The required output is the exact text of the lines from the line containing "cinco pessoas, os" through the final line below, inclusive, without pictures.

[Opening Task input section]

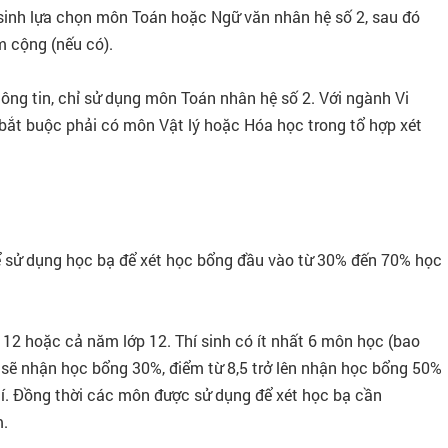
í sinh lựa chọn môn Toán hoặc Ngữ văn nhân hệ số 2, sau đó
m cộng (nếu có).
ng tin, chỉ sử dụng môn Toán nhân hệ số 2. Với ngành Vi
 bắt buộc phải có môn Vật lý hoặc Hóa học trong tổ hợp xét
hể sử dụng học bạ để xét học bổng đầu vào từ 30% đến 70% học
 12 hoặc cả năm lớp 12. Thí sinh có ít nhất 6 môn học (bao
n sẽ nhận học bổng 30%, điểm từ 8,5 trở lên nhận học bổng 50%
hí. Đồng thời các môn được sử dụng để xét học bạ cần
m.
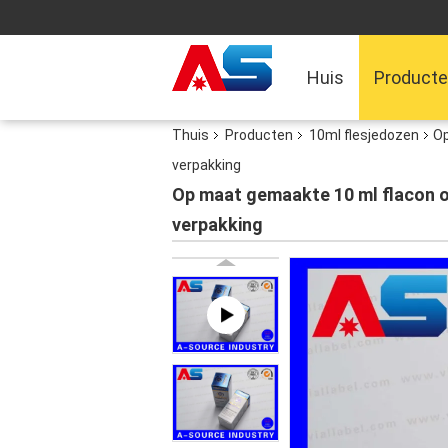
Huis
Product
Thuis
Producten
10ml flesjedozen
Op
verpakking
Op maat gemaakte 10 ml flacon o
verpakking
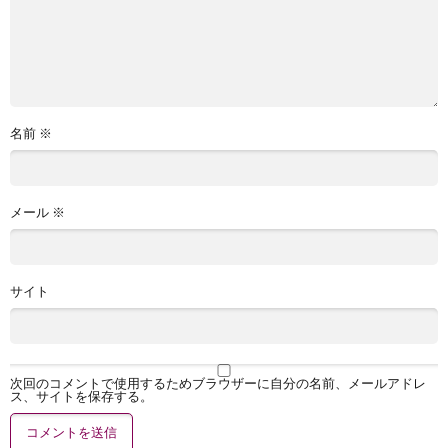
名前
※
メール
※
サイト
次回のコメントで使用するためブラウザーに自分の名前、メールアドレ
ス、サイトを保存する。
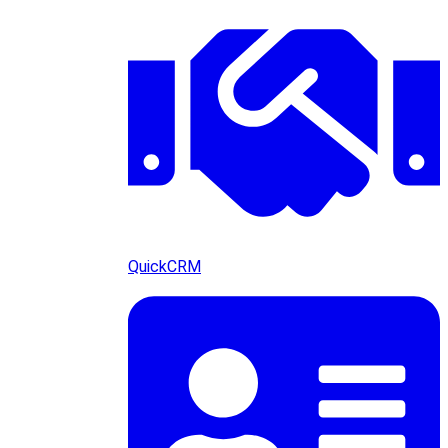
QuickCRM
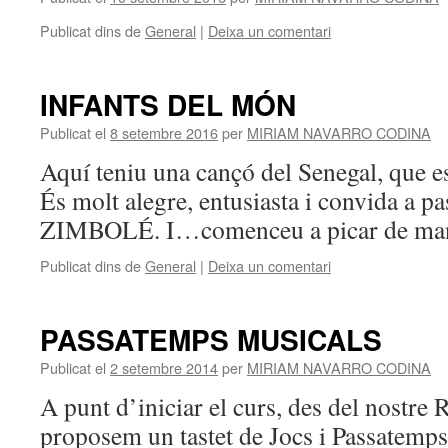
Publicat dins de
General
|
Deixa un comentari
INFANTS DEL MÓN
Publicat el
8 setembre 2016
per
MIRIAM NAVARRO CODINA
Aquí teniu una cançó del Senegal, que es
És molt alegre, entusiasta i convida a pa
ZIMBOLÉ. I…comenceu a picar de 
Publicat dins de
General
|
Deixa un comentari
PASSATEMPS MUSICALS
Publicat el
2 setembre 2014
per
MIRIAM NAVARRO CODINA
A punt d’iniciar el curs, des del nostre
proposem un tastet de Jocs i Passatemp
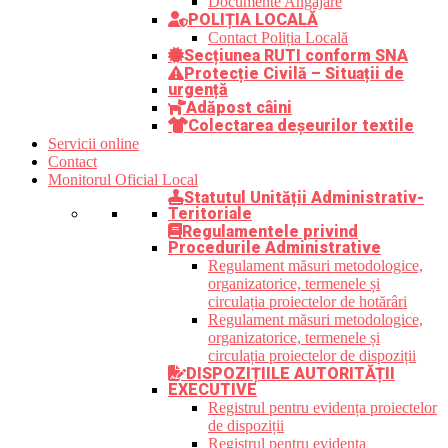
Documente Angajare
POLIȚIA LOCALĂ
Contact Poliția Locală
Secțiunea RUTI conform SNA
Protecție Civilă – Situații de
urgență
Adăpost câini
Colectarea deșeurilor textile
Servicii online
Contact
Monitorul Oficial Local
Statutul Unității Administrativ-
Teritoriale
Regulamentele privind
Procedurile Administrative
Regulament măsuri metodologice,
organizatorice, termenele și
circulația proiectelor de hotărâri
Regulament măsuri metodologice,
organizatorice, termenele și
circulația proiectelor de dispoziții
DISPOZIȚIILE AUTORITĂȚII
EXECUTIVE
Registrul pentru evidența proiectelor
de dispoziții
Registrul pentru evidența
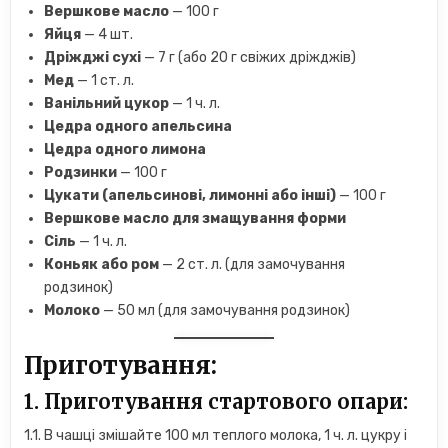
Вершкове масло
— 100 г
Яйця
— 4 шт.
Дріжджі сухі
— 7 г (або 20 г свіжих дріжджів)
Мед
— 1 ст. л.
Ванільний цукор
— 1 ч. л.
Цедра одного апельсина
Цедра одного лимона
Родзинки
— 100 г
Цукати (апельсинові, лимонні або інші)
— 100 г
Вершкове масло для змащування форми
Сіль
— 1 ч. л.
Коньяк або ром
— 2 ст. л. (для замочування
родзинок)
Молоко
— 50 мл (для замочування родзинок)
Приготування:
1. Приготування стартового опари:
1.1. В чашці змішайте 100 мл теплого молока, 1 ч. л. цукру і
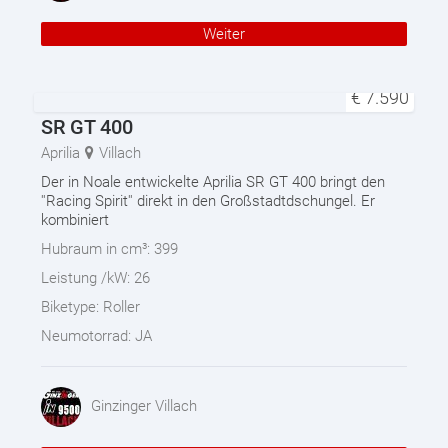
Weiter
€
7.590
SR GT 400
Aprilia
Villach
Der in Noale entwickelte Aprilia SR GT 400 bringt den
''Racing Spirit'' direkt in den Großstadtdschungel. Er
kombiniert
Hubraum in cm³:
399
Leistung /kW:
26
Biketype:
Roller
Neumotorrad:
JA
Ginzinger Villach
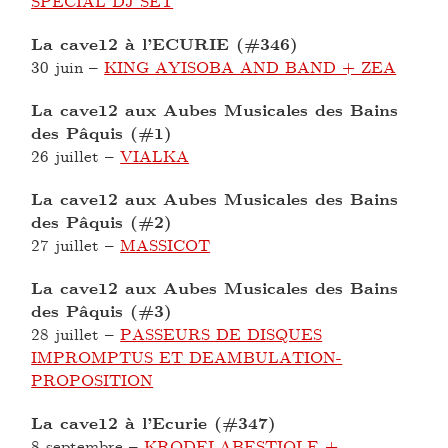
SPECIAL DJ SET
La cave12 à l’ECURIE (#346)
30 juin
–
KING AYISOBA AND BAND + ZEA
La cave12 aux Aubes Musicales des Bains
des Pâquis (#1)
26 juillet
–
VIALKA
La cave12 aux Aubes Musicales des Bains
des Pâquis (#2)
27 juillet
–
MASSICOT
La cave12 aux Aubes Musicales des Bains
des Pâquis (#3)
28 juillet
–
PASSEURS DE DISQUES
IMPROMPTUS ET DEAMBULATION-
PROPOSITION
La cave12 à l’Ecurie (#347)
8 septembre
–
KRODELABESTIOLE +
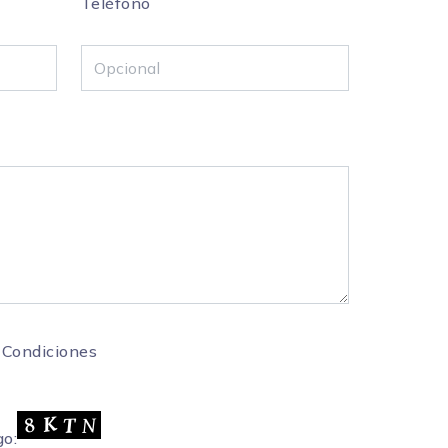
Teléfono
 Condiciones
go:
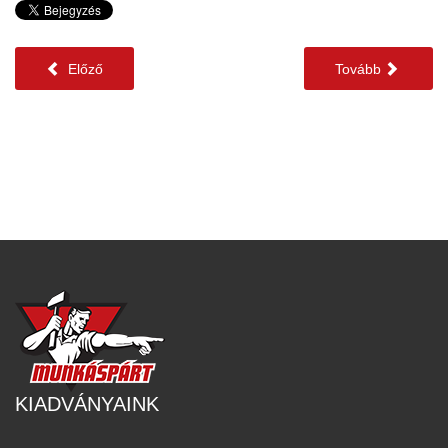
Előző
Tovább
KIADVÁNYAINK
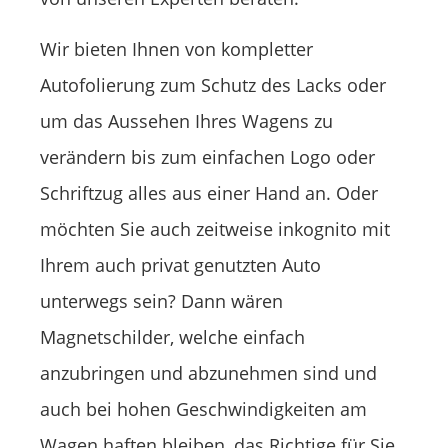
Wir bieten Ihnen von kompletter
Autofolierung zum Schutz des Lacks oder
um das Aussehen Ihres Wagens zu
verändern bis zum einfachen Logo oder
Schriftzug alles aus einer Hand an. Oder
möchten Sie auch zeitweise inkognito mit
Ihrem auch privat genutzten Auto
unterwegs sein? Dann wären
Magnetschilder, welche einfach
anzubringen und abzunehmen sind und
auch bei hohen Geschwindigkeiten am
Wagen haften bleiben, das Richtige für Sie.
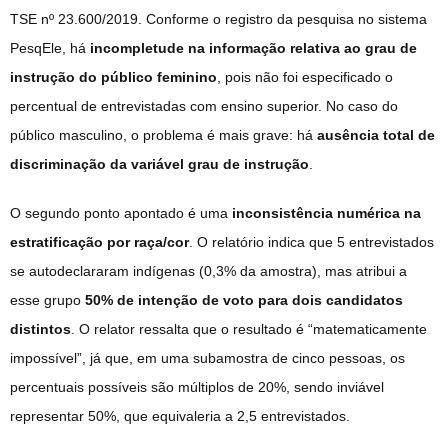
TSE nº 23.600/2019. Conforme o registro da pesquisa no sistema
PesqEle, há
incompletude na informação relativa ao grau de
instrução do público feminino
, pois não foi especificado o
percentual de entrevistadas com ensino superior. No caso do
público masculino, o problema é mais grave: há
ausência total de
discriminação da variável grau de instrução
.
O segundo ponto apontado é uma
inconsistência numérica na
estratificação por raça/cor
. O relatório indica que 5 entrevistados
se autodeclararam indígenas (0,3% da amostra), mas atribui a
esse grupo
50% de intenção de voto para dois candidatos
distintos
. O relator ressalta que o resultado é “matematicamente
impossível”, já que, em uma subamostra de cinco pessoas, os
percentuais possíveis são múltiplos de 20%, sendo inviável
representar 50%, que equivaleria a 2,5 entrevistados.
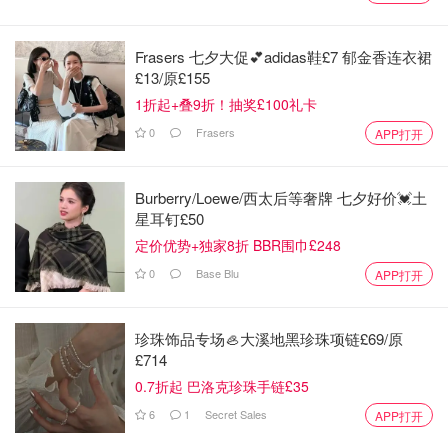
Frasers 七夕大促💕adidas鞋£7 郁金香连衣裙
£13/原£155
1折起+叠9折！抽奖£100礼卡
0
Frasers
APP打开
Burberry/Loewe/西太后等奢牌 七夕好价💓土
星耳钉£50
定价优势+独家8折 BBR围巾£248
0
Base Blu
APP打开
珍珠饰品专场🦪大溪地黑珍珠项链£69/原
£714
0.7折起 巴洛克珍珠手链£35
6
1
Secret Sales
APP打开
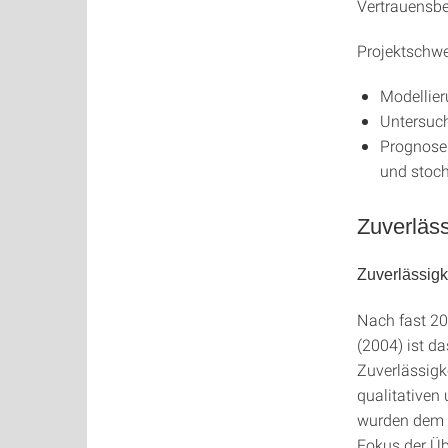
Vertrauensbe
Projektschwe
Modellier
Untersuch
Prognose 
und stoc
Zuverläss
Zuverlässig
Nach fast 20
(2004) ist d
Zuverlässigk
qualitativen
wurden dem a
Fokus der Üb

[Closing Task input section]

▸ Answer to this problem:
impossível”, já que, em uma subamostra de cinco pessoas, os
percentuais possíveis são múltiplos de 20%, sendo inviável
representar 50%, que equivaleria a 2,5 entrevistados.
Frasers 七夕大促💕adidas鞋£7 郁金香连衣裙
£13/原£155
1折起+叠9折！抽奖£100礼卡
0
Frasers
APP打开
Burberry/Loewe/西太后等奢牌 七夕好价💓土
星耳钉£50
定价优势+独家8折 BBR围巾£248
0
Base Blu
APP打开
珍珠饰品专场🦪大溪地黑珍珠项链£69/原
£714
0.7折起 巴洛克珍珠手链£35
6
1
Secret Sales
APP打开
Vertrauensbe
Projektschwe
Modellier
Untersuch
Prognose 
und stoc
Zuverläss
Zuverlässig
Nach fast 20
(2004) ist d
Zuverlässigk
qualitativen
wurden dem a
Fokus der Üb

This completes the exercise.